United States District Court, Southern District of Texas
Jul 27, 2023
Civil Action 4:21-CV-1262 (S.D. Tex. Jul. 27, 2023)

Opinion

Civil Action 4:21-CV-1262

07-27-2023

MARATHON OIL COMPANY, Plaintiff v. KOCH ENERGY SERVICES, LLC, Defendant.


MEMORANDUM AND RECOMMENDATION

CHRISTINA A. BRYAN, UNITED STATES MAGISTRATE JUDGE.

Before the Court is a Motion to Certify Order for Interlocutory Appeal and for Stay by Defendant Koch Energy Services (“Koch”). ECF 155. Marathon Oil Company (“Marathon”) filed a Response and Koch filed a Reply. ECF 161, 166. Having considered the Parties' submissions and the applicable law, the Court RECOMMENDS that Koch's Motion be DENIED.

The District Judge referred this case to the undersigned Magistrate Judge pursuant to 28 U.S.C. § 636(b)(1)(A) and (B), the Cost and Delay Reduction Plan under the Civil Justice Reform Act, and Federal Rule of Civil Procedure 72. ECF 29.

I. Background

This case involves Marathon's declaration of Force Majeure pursuant to an agreement for the sale and purchase of natural gas between Marathon and Koch in February 2021 during Winter Storm Uri. The Parties had previously agreed that Marathon would sell and Koch would purchase 50,000 MMBtu's per day on a Firm basis from November 1, 2020 until March 31, 2021. On February 15, 2021, Marathon notified Koch that due to freezing temperatures, its ability to ship gas via the Midship Pipeline was affected and that it was invoking the Force Majeure Clause to be “relieved of [its] obligation to deliver gas.” ECF 1-2 at ¶¶ 21-22. Koch rejected Marathon's declaration of Force Majeure. Id. at ¶ 29. Marathon filed suit in the 152nd Judicial District Court of Harris County, Texas, seeking a declaration that: Winter Storm Uri and its impacts on Marathon's operations constitute Force Majeure; Marathon was excused from performance by its declaration of Force Majeure; and Marathon owes no damages to Koch. Id. at ¶ 39. Invoking this Court's diversity jurisdiction, Koch removed the case to the United States District Court for the Southern District of Texas. ECF 1.

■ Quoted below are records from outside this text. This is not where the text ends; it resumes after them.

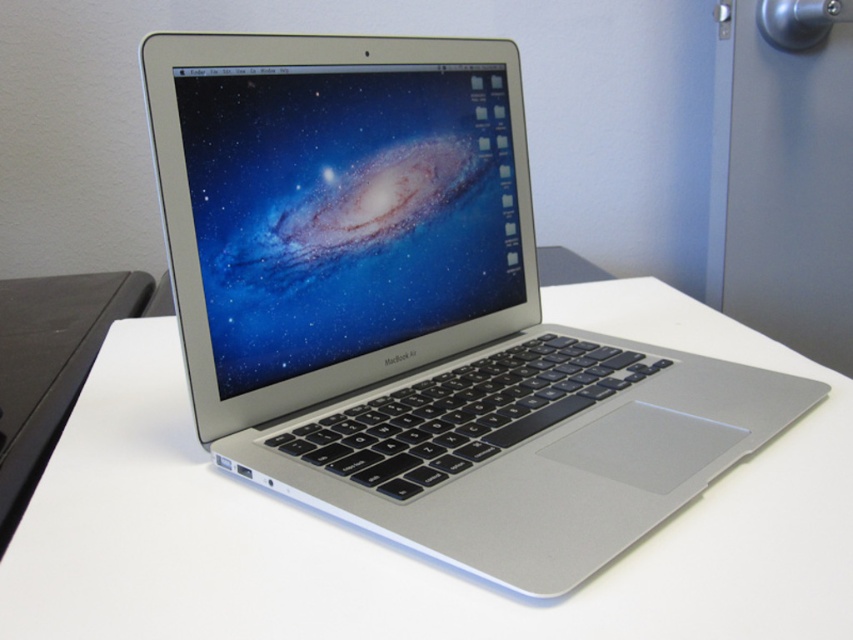 You are setting up a workspace and need to place the silver metallic laptop at center on the white matte table at center. Based on the scene description, can you confirm if the laptop is already placed on the table?

The silver metallic laptop at center is above white matte table at center, so yes, it is placed on the table.

You are setting up a desk and need to ensure that the silver metallic laptop at center can fit on the white matte table at center. Based on their heights, can the laptop be placed on the table without any issues?

The silver metallic laptop at center is taller than the white matte table at center, so placing it on the table would not be possible as the laptop is taller than the table itself.

You are a photographer setting up a shot of the silver metallic laptop at center and the white matte table at center. Which object is closer to the camera lens?

The silver metallic laptop at center is closer to the camera lens than the white matte table at center because it is further to the viewer.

This Court granted Marathon leave to file an early Motion for Partial Summary Judgment limited only to “the legal interpretation of the contract as it relates to the parties' obligations under the Force Majeure and related provisions of the contract.” ECF 60. Marathon filed a Motion for Partial Summary Judgment asking the Court to determine as a matter of law that “[t]he Base Contract does not require Marathon to purchase available replacement gas on the spot market . . ., buy back its delivery obligation to Koch, or deliver gas to Koch at the Bennington Hub on a pipeline other than the Midship Pipeline” before declaring Force Majeure. ECF 67 at 23 (emphasis in original). Koch filed its own Motion for Summary Judgment (ECF 114), contending that Marathon was not entitled to declare Force Majeure because multiple options for performance of Marathon's Firm obligation existed, including delivery on a different pipeline, the purchase of replacement gas on the spot market, or “buying back” the delivery obligation owed to Koch. ECF 71 at 13-27.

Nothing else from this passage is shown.